According to a variety of valuation metrics stocks have only been more expensive than they are today on two occasions: the 1929 stock market bubble and the 1999 stock market bubble. Relative to history then I think it’s safe to say that stocks are “very expensive” (aka, very risky) at current levels.
But this is not what Wall Street would have you believe. Wall Street only makes money when you, the retail investor, are a buyer so to keep you buying they play a shell game with both earnings and valuations to keep you hitting the buy button. One way they do this is to focus your attention on stock prices relative to “forward earnings” – a fancy term for analysts’ predictions for what companies will earn in the future.
Below is chart of the S&P 500 compared to “forward earnings” (via Crossing Wall Street). I’ve seen charts like this popping up everywhere lately.

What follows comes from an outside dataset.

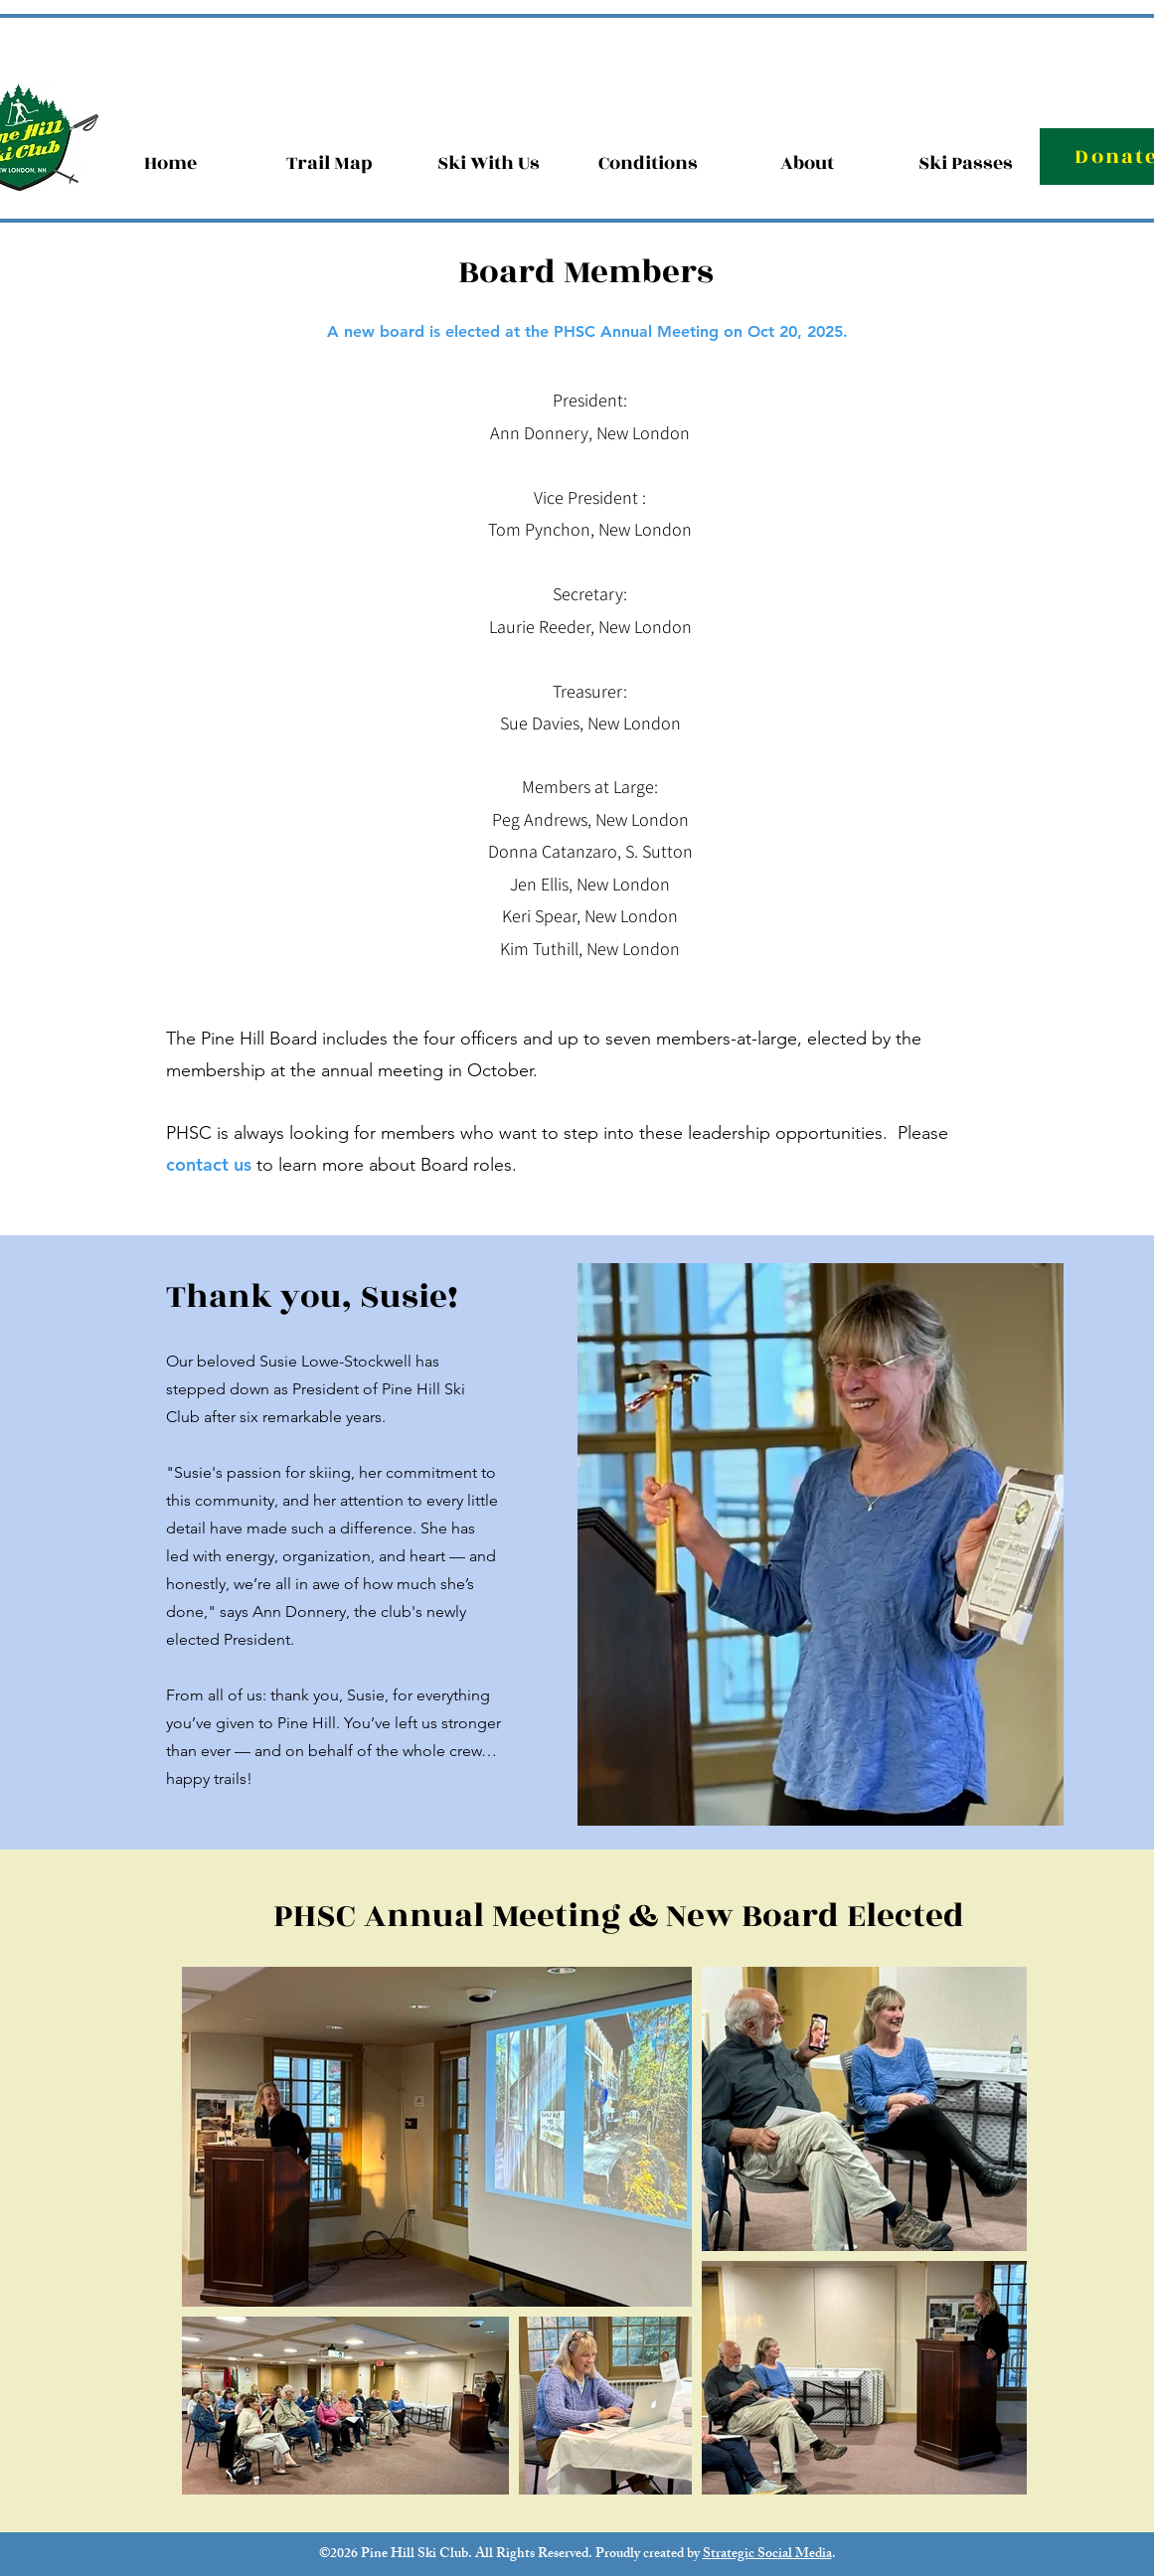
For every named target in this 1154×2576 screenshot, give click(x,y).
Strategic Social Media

The problem is that this chart looked just like this at the 2000 and 2007 stock market tops just before stocks fell roughly 50%. So what gives?

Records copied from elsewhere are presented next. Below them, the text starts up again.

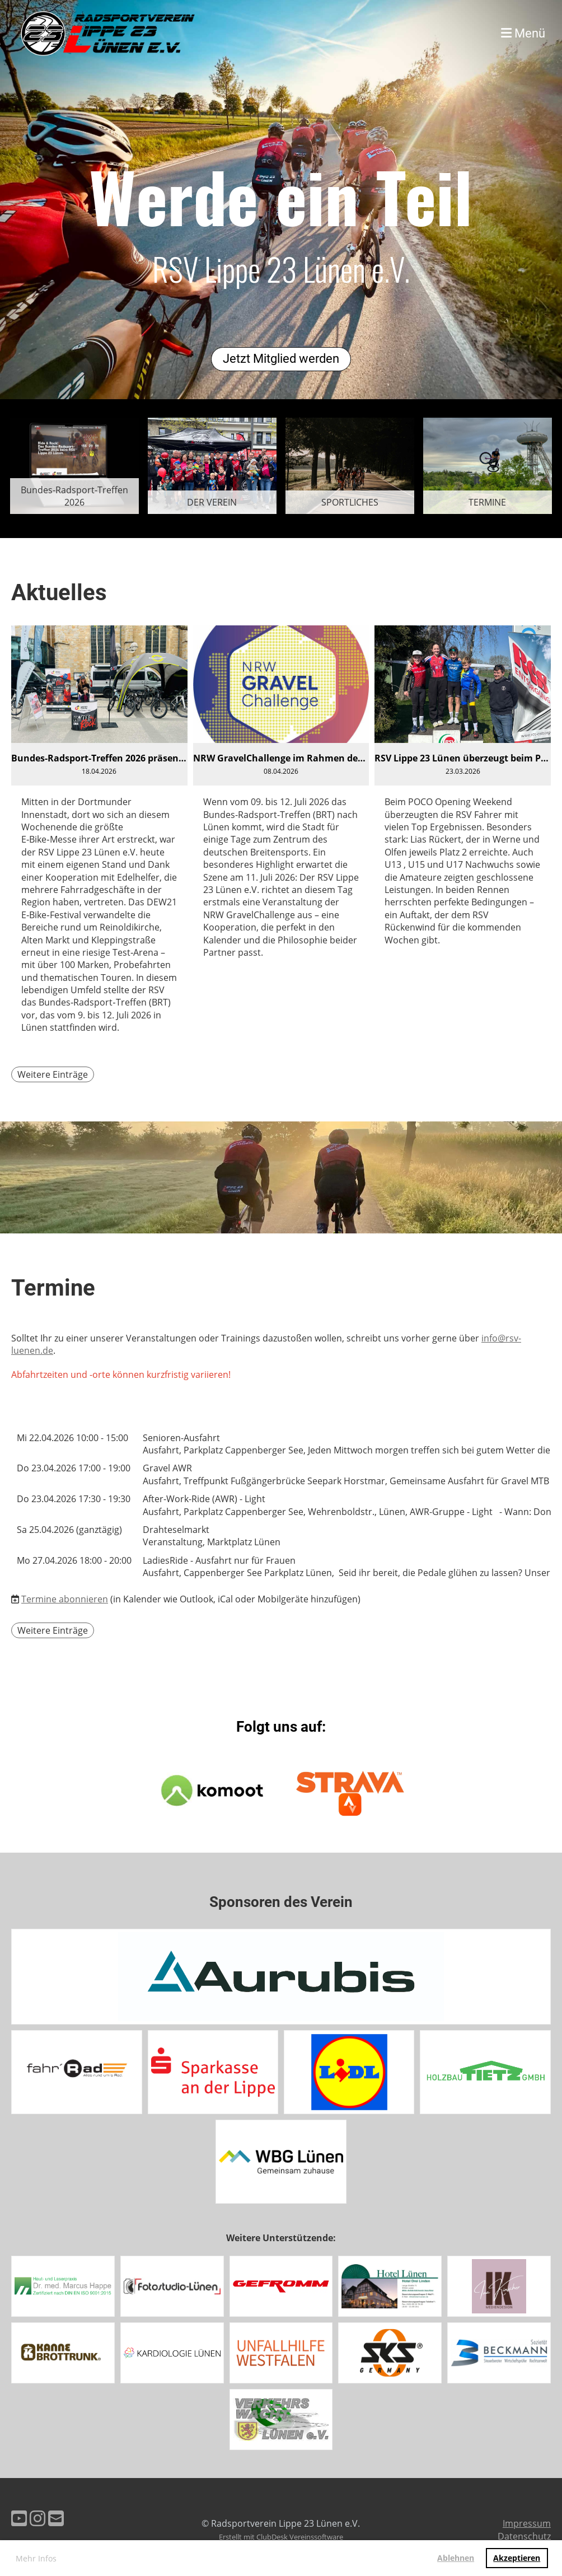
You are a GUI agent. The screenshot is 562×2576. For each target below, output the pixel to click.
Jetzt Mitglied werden (281, 359)
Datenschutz (524, 2536)
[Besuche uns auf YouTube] (19, 2518)
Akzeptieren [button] (516, 2557)
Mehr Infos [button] (36, 2558)
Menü (523, 33)
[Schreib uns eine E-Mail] (56, 2518)
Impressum (527, 2523)
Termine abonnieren (64, 1599)
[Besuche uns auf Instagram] (37, 2518)
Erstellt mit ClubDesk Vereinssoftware (281, 2537)
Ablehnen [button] (455, 2557)
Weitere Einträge (52, 1074)
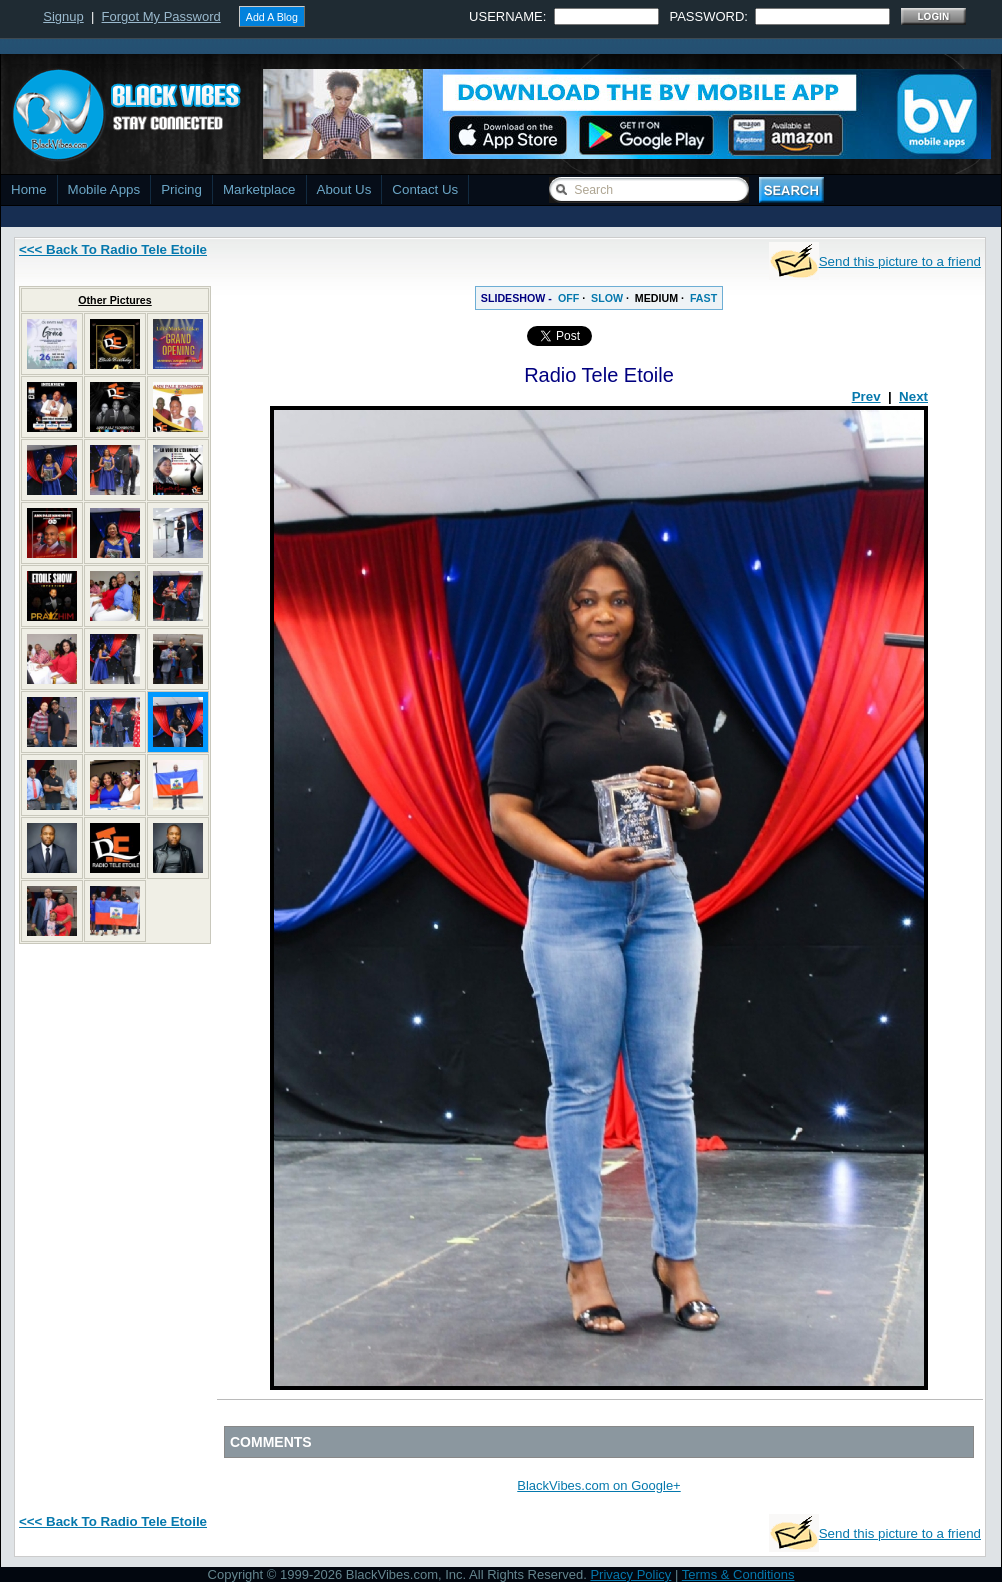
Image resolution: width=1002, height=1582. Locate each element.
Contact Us (425, 189)
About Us (344, 189)
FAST (703, 298)
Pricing (181, 189)
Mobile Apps (104, 189)
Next (913, 396)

Well, near market peaks investors tend to forget that everything, including the economy and the stock market, works in cycles and, in the words of the Federal Reserve, they, “extrapolate recent price action [or economic action] far into the future.” (This quote comes from a study the Fed did to determine how bubbles are formed.)
What analysts know and should prevent them from ‘extrapolating the recent earnings growth far into the future’ is that outside of financial companies, earnings growth actually turned negative last quarter. What’s more the strength in financial companies’ earnings is based on bogus accounting (reduced loan loss reserves are not real earnings and portfolio losses from rising interest rates are no longer reported). To my mind this makes these “forward earnings” numbers nothing more than hope… and you know what they say about hope as an investment strategy.
Professional investors understand this and I believe it’s the reason they’ve taken the opportunity over the past four weeks to dump a massive amount of equity exposure onto retail investors who are suddenly eager to buy both the Wall Street fairy tale of “forward earnings” and the stocks they are selling in the telling.